> [Exercise prompt] Leave out the pictures and retype everything else in the records below exactly.

> [Data]
# # # # #
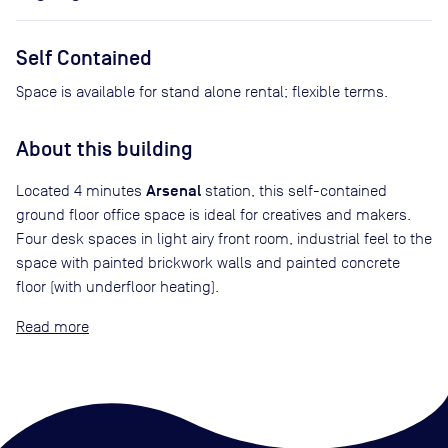
Self Contained
Space is available for stand alone rental; flexible terms.
About this building
Arsenal
Located 4 minutes
station, this self-contained
ground floor office space is ideal for creatives and makers.
Four desk spaces in light airy front room, industrial feel to the
space with painted brickwork walls and painted concrete
floor (with underfloor heating).
Read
# # # # #
> [Answer section]
Self Contained
Space is available for stand alone rental; flexible terms.
About this building
Arsenal
Located 4 minutes
station, this self-contained
ground floor office space is ideal for creatives and makers.
Four desk spaces in light airy front room, industrial feel to the
space with painted brickwork walls and painted concrete
floor (with underfloor heating).
Read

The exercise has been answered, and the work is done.